# DIRECTIONS FOR THIS TASK
Set down a faithful copy of every record, and skip the pictures in it.

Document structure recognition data
►
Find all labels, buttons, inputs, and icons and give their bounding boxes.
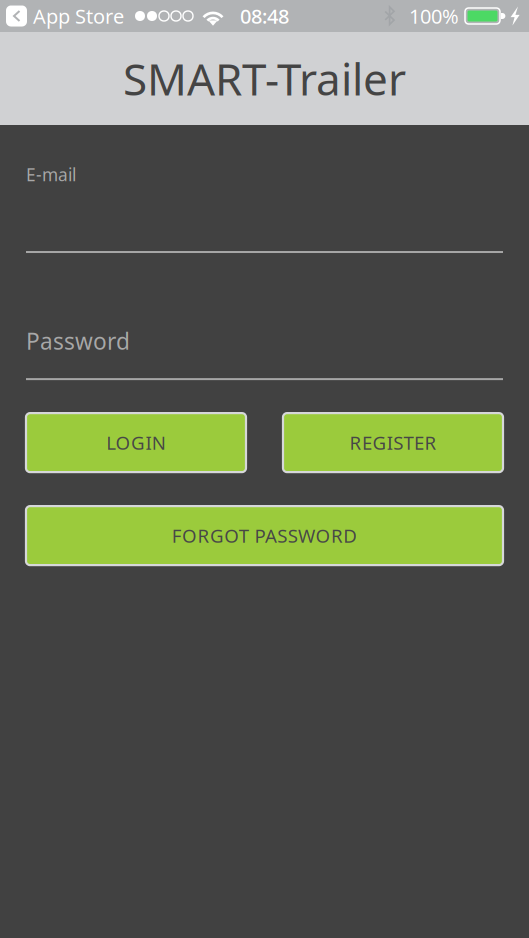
staticText: 100% [409, 3, 459, 29]
button[interactable]: LOGIN [26, 413, 246, 472]
button[interactable]: FORGOT PASSWORD [26, 506, 503, 565]
staticText: 08:48 [240, 3, 289, 29]
staticText: LOGIN [106, 430, 166, 455]
button[interactable]: REGISTER [283, 413, 503, 472]
staticText: REGISTER [350, 430, 436, 455]
button[interactable]: App Store [0, 3, 124, 29]
button[interactable]: Password [26, 326, 503, 380]
button[interactable]: E-mail [26, 163, 503, 253]
staticText: SMART-Trailer [123, 49, 406, 108]
staticText: App Store [33, 3, 124, 29]
staticText: E-mail [26, 163, 76, 186]
staticText: FORGOT PASSWORD [172, 523, 357, 548]
staticText: Password [26, 326, 130, 356]
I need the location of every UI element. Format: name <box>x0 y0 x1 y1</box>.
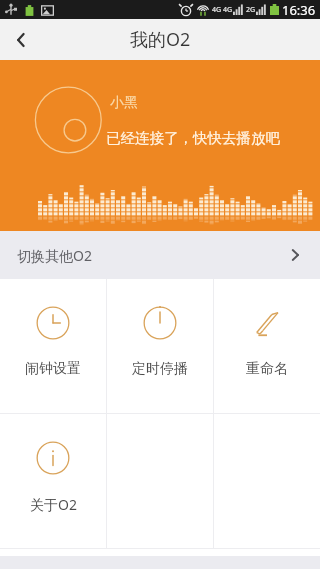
◄
# ANSWER TO THE PROBLEM
Find all labels, buttons, inputs, and icons and give their bounding boxes.
staticText: 100% [409, 3, 459, 29]
button[interactable]: LOGIN [26, 413, 246, 472]
button[interactable]: FORGOT PASSWORD [26, 506, 503, 565]
staticText: 08:48 [240, 3, 289, 29]
staticText: LOGIN [106, 430, 166, 455]
button[interactable]: REGISTER [283, 413, 503, 472]
staticText: REGISTER [350, 430, 436, 455]
button[interactable]: App Store [0, 3, 124, 29]
button[interactable]: Password [26, 326, 503, 380]
button[interactable]: E-mail [26, 163, 503, 253]
staticText: SMART-Trailer [123, 49, 406, 108]
staticText: App Store [33, 3, 124, 29]
staticText: E-mail [26, 163, 76, 186]
staticText: FORGOT PASSWORD [172, 523, 357, 548]
staticText: Password [26, 326, 130, 356]
I need the location of every UI element. Format: name <box>x0 y0 x1 y1</box>.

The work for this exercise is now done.